Aird and his team have been joining the puzzle pieces around each shield, from donated materials to knowledge held by specialists across Australia – aided by keenly following research leads – all of which has been crucial to this comprehensive display.
A significant find was a photograph taken in Brisbane in 1901 of a procession for the visiting Duke and Duchess of Cornwall and York. This image, with newspaper reports, confirm that Badtjala shields from K’gari (Fraser Island) were part of the display, one of which has been held by the Queensland Museum since 1904, with another two in the Stockholm Museum since 1916.

What the regional groupings make evident is the variety and dramatic differences shields convey. Areas throughout Australia are represented – from north Queensland’s strongly patterned rainforest shields to the narrower and more elongated versions that emerge from parts of Western Australia.
The types of carving, paint and patterns – and usage, with some marked by spear impacts – extend the wide variety in these objects. Adding additional interest are artworks that innovate traditional shield designs from contemporary Aboriginal artists – Judy Watson, Dylan Sarra, Jennifer Herd, Paul Bong and Bernard Singleton Jr. These artists (and many others) connect to these cultural artefacts and interpret them anew.

Aird observes that artists such as Bong and Singleton, who have historical connections to the rainforest, draw on the traditions but “refuse to use an old shield design – that they may see in a museum or a book – and copy it exactly.

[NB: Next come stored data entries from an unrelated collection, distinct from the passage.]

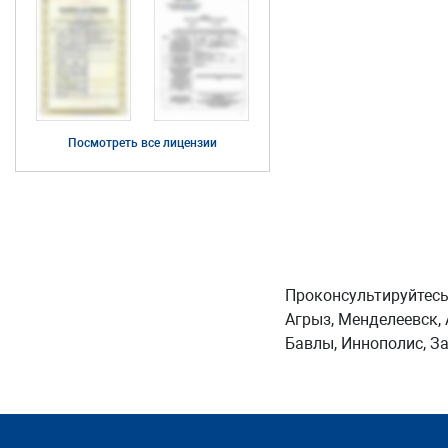
Посмотреть все лицензии
Проконсультируйтесь
Агрыз, Менделеевск, 
Бавлы, Иннополис, З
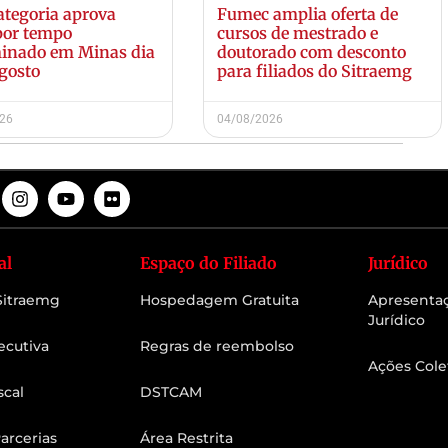
ategoria aprova
Fumec amplia oferta de
por tempo
cursos de mestrado e
inado em Minas dia
doutorado com desconto
agosto
para filiados do Sitraemg
026
04/08/2026
al
Espaço do Filiado
Jurídico
 Sitraemg
Hospedagem Gratuita
Apresenta
Jurídico
ecutiva
Regras de reembolso
Ações Cole
scal
DSTCAM
arcerias
Área Restrita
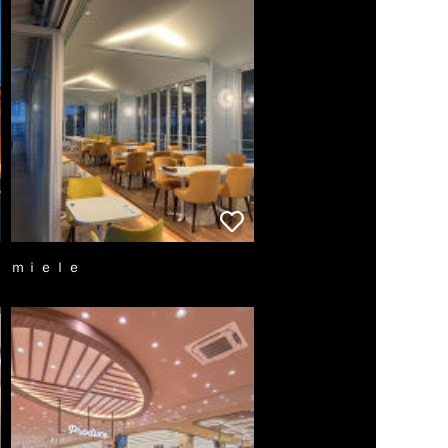
ｍｉｅｌｅ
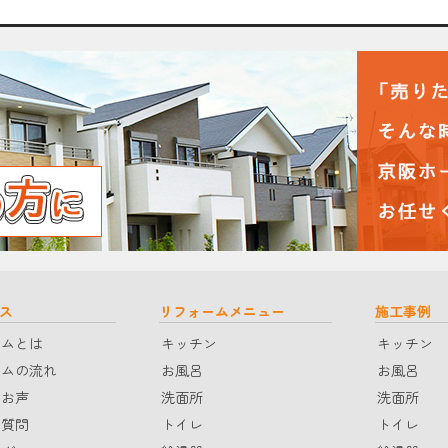
ス
リフォームメニュー
施工事例
ームとは
キッチン
キッチン
ームの流れ
お風呂
お風呂
のお声
洗面所
洗面所
る質問
トイレ
トイレ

Their own protocols dictate that you are not allowed to do that with work by an earlier artist”.
Watson, who has a long-term interest in Aboriginal objects displaced by colonisation and theft, has used a particular shield included in the exhibition, characterised by its carved directional changes, in some of her public artworks.

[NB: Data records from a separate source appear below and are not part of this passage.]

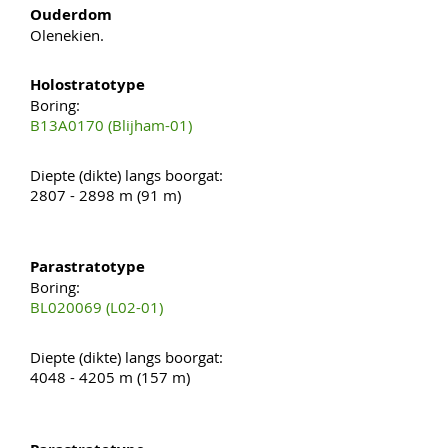
Ouderdom
Olenekien.
Holostratotype
Boring:
B13A0170 (Blijham-01)
Diepte (dikte) langs boorgat:
2807 - 2898 m (91 m)
Parastratotype
Boring:
BL020069 (L02-01)
Diepte (dikte) langs boorgat:
4048 - 4205 m (157 m)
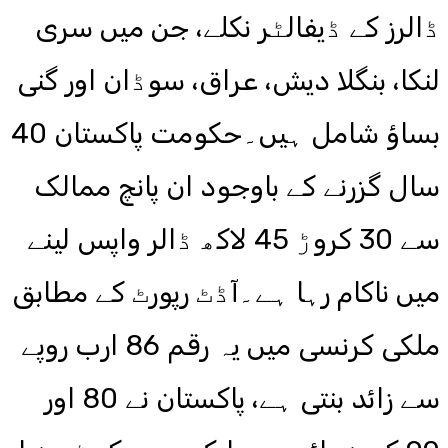
ڈالرز کے ڈیفالٹر نکلے، جن میں سری
لنکا، بنگلا دیش، عراق، سوڈان اور گنی
بساؤ شامل ہیں۔حکومت پاکستان 40
سال گزرنے کے باوجود ان پانچ ممالک
سے 30 کروڑ 45 لاکھ ڈالر واپس لینے
میں ناکام رہا ہے۔آڈٹ رپورٹ کے مطابق
ملکی کرنسی میں یہ رقم 86 ارب روپے
سے زائد بنتی ہے، پاکستان نے 80 اور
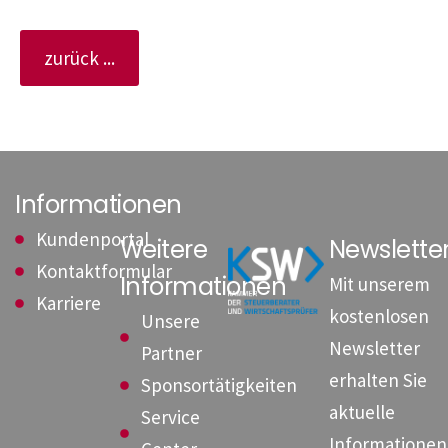
zurück ...
Informationen
Kundenportal
Weitere
Newslett
Kontaktformular
Informationen
Mit unserem
Karriere
kostenlosen
Unsere
Newsletter
Partner
erhalten Sie
Sponsortätigkeiten
aktuelle
Service
Informationen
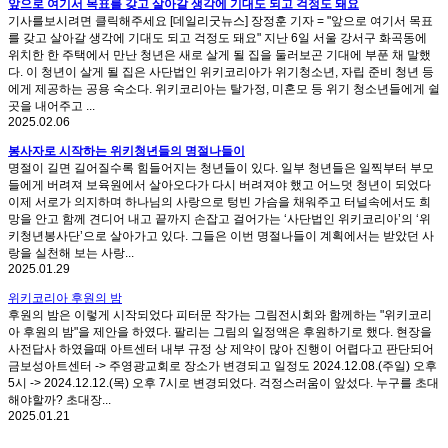
앞으로 여기서 목표를 갖고 살아갈 생각에 기대도 되고 걱정도 돼요
기사를보시려면 클릭해주세요 [데일리굿뉴스] 장정훈 기자 = "앞으로 여기서 목표
를 갖고 살아갈 생각에 기대도 되고 걱정도 돼요" 지난 6일 서울 강서구 화곡동에
위치한 한 주택에서 만난 청년은 새로 살게 될 집을 둘러보곤 기대에 부푼 채 말했
다. 이 청년이 살게 될 집은 사단법인 위키코리아가 위기청소년, 자립 준비 청년 등
에게 제공하는 공용 숙소다. 위키코리아는 탈가정, 미혼모 등 위기 청소년들에게 쉴
곳을 내어주고 ...
2025.02.06
봉사자로 시작하는 위키청년들의 명절나들이
명절이 길면 길어질수록 힘들어지는 청년들이 있다. 일부 청년들은 일찍부터 부모
들에게 버려져 보육원에서 살아오다가 다시 버려져야 했고 어느덧 청년이 되었다
이제 서로가 의지하며 하나님의 사랑으로 텅빈 가슴을 채워주고 터널속에서도 희
망을 안고 함께 견디어 내고 끝까지 손잡고 걸어가는 ‘사단법인 위키코리아’의 ‘위
키청년봉사단’으로 살아가고 있다. 그들은 이번 명절나들이 계획에서는 받았던 사
랑을 실천해 보는 사랑...
2025.01.29
위키코리아 후원의 밤
후원의 밤은 이렇게 시작되었다 피터문 작가는 그림전시회와 함께하는 "위키코리
아 후원의 밤"을 제안을 하였다. 팔리는 그림의 일정액은 후원하기로 했다. 현장을
사전답사 하였을때 아트센터 내부 규정 상 제약이 많아 진행이 어렵다고 판단되어
금보성아트센터 -> 주영광교회로 장소가 변경되고 일정도 2024.12.08.(주일) 오후
5시 -> 2024.12.12.(목) 오후 7시로 변경되었다. 걱정스러움이 앞섰다. 누구를 초대
해야할까? 초대장...
2025.01.21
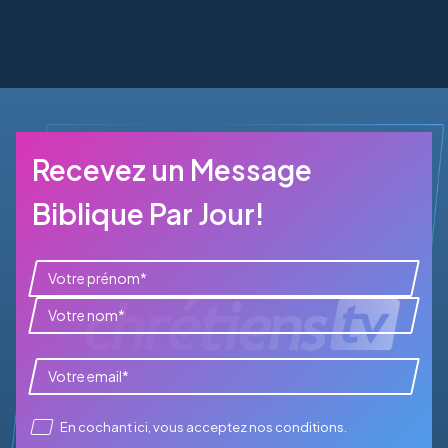
Recevez un Message
Biblique Par Jour!
En cochant ici, vous acceptez
nos conditions
.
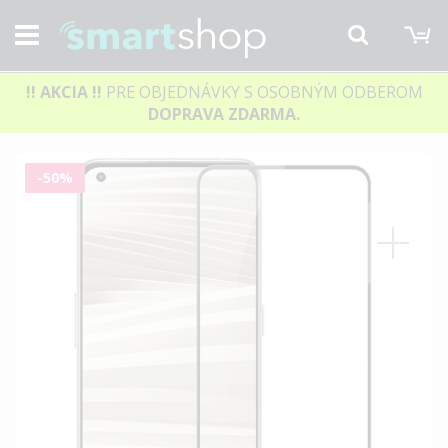
M
Hľadať
!! AKCIA
!!
PRE OBJEDNÁVKY S OSOBNÝM ODBEROM
DOPRAVA ZDARMA.
Preskočiť
-50%
na
koniec
galérie
obrázkov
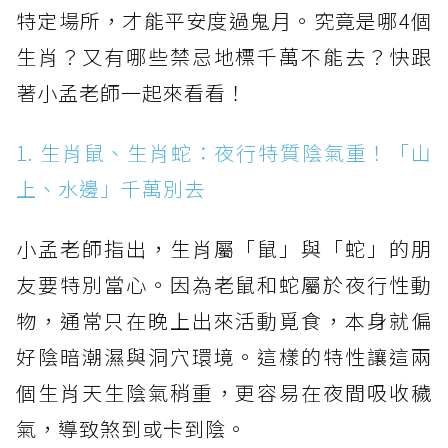
特定場所，才能平安度過鬼月。究竟是哪4個
生肖？又有哪些禁忌地標千萬不能去？快跟
著小孟老師一起來看看！
1. 生肖鼠、生肖蛇：夜行特質陰氣重！「山
上、水邊」千萬別去
小孟老師指出，生肖屬「鼠」與「蛇」的朋
友要特別當心。因為老鼠和蛇屬於夜行性動
物，通常只在晚上出來活動覓食，本身就偏
好陰暗潮濕與洞穴環境。這樣的特性讓這兩
個生肖天生陰氣稍重，更容易在夜間吸收穢
氣，導致煞到或卡到陰。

Excavated “10-inches below the Earth’s surface” at Archerfield Airport, not far from where Watson grew up, research has confirmed its origins in Western Australia’s Gascoyne region, with the connection between the two places via air, probably carried between these two bases by an American serviceman after World War Two. Watson says: “I think of it as an outlier.”
One group of shields that do possess strong provenance came to the museum from Mornington Island. Aird describes their importance to the community who have visited the exhibition to spend time with the objects. They were donated by the superintendent of the Presbyterian Mission on Mornington Island, Reverend James McCarthy (1944–1948), who also provided photographs of Mornington Island community members holding shields featured in the exhibition, with these connections particularly precious.

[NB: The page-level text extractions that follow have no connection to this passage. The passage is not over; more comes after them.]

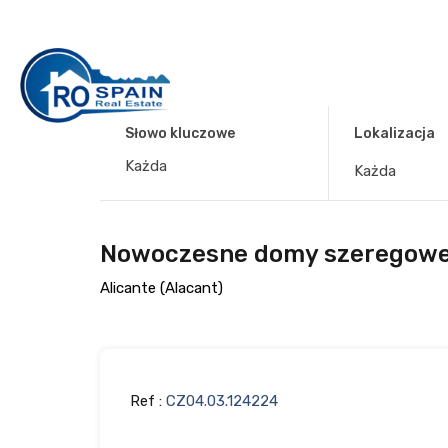
Słowo kluczowe
Lokalizacja
Każda
Nowoczesne domy szeregowe z
Alicante (Alacant)
Ref :
CZ04.03.124224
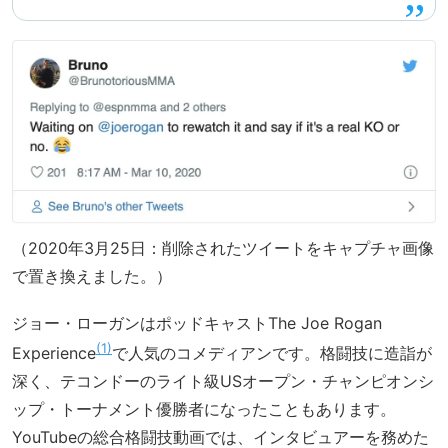
（2020年3月25日：削除されたツイートをキャプチャ画像
で置き換えました。）
ジョー・ローガンはポッドキャストThe Joe Rogan
1
Experience
で人気のコメディアンです。格闘技に造詣が
深く、テコンドーのライト級USオープン・チャンピオンシ
ップ・トーナメント優勝者になったこともあります。
YouTubeの総合格闘技動画では、インタビュアーを務めた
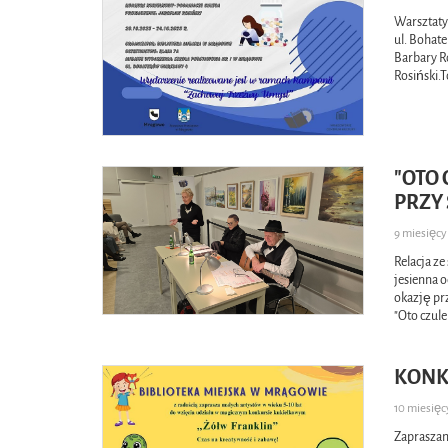
Warsztaty
ul. Bohat
Barbary Ro
Rosiński.
"OTO 
PRZY
9 miesięc
Relacja ze
jesienna 
okazję prz
"Oto czule
KONK
10 miesię
Zapraszam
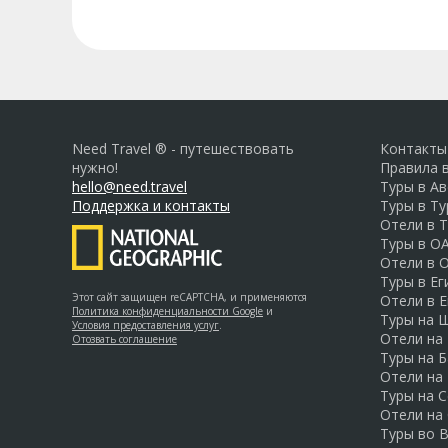
Need Travel ® - путешествовать
Контакты
нужно!
Правила 
hello@need.travel
Туры в А
Поддержка и контакты
Туры в Т
Отели в 
Туры в О
Отели в 
Туры в Ег
Этот сайт защищен reCAPTCHA, и применяются
Отели в Е
Политика конфиденциальности Google
и
Туры на 
Условия предоставления услуг
.
Отели на
Отозвать соглашение
Туры на Б
Отели на
Туры на 
Отели на
Туры во 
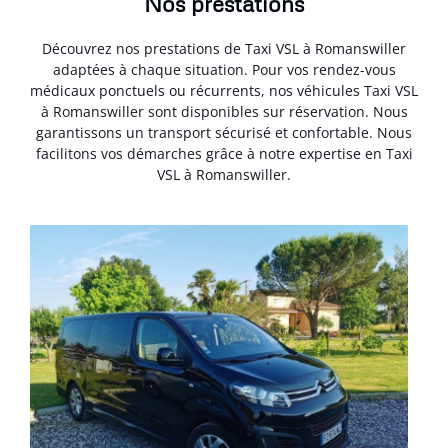
Nos prestations
Découvrez nos prestations de Taxi VSL à Romanswiller
adaptées à chaque situation. Pour vos rendez-vous
médicaux ponctuels ou récurrents, nos véhicules Taxi VSL
à Romanswiller sont disponibles sur réservation. Nous
garantissons un transport sécurisé et confortable. Nous
facilitons vos démarches grâce à notre expertise en Taxi
VSL à Romanswiller.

For Aird it underlines that “these are not residual artefacts. They are part of traditions that continue. We have been lucky to have three substantial visits from Mornington Island representatives, and they’re so happy that the shields and artefacts are here”.
As Yidingi artist Paul Bong attests: “By combining traditional shield designs with contemporary materials and forms, I’m showing that our culture is still alive and evolving … it represents my identity, my culture and the continuation of our stories through new mediums.”
Shields: design and functionality continues at the UQ Anthropology Museum, Michie Building, St Lucia, until September 4.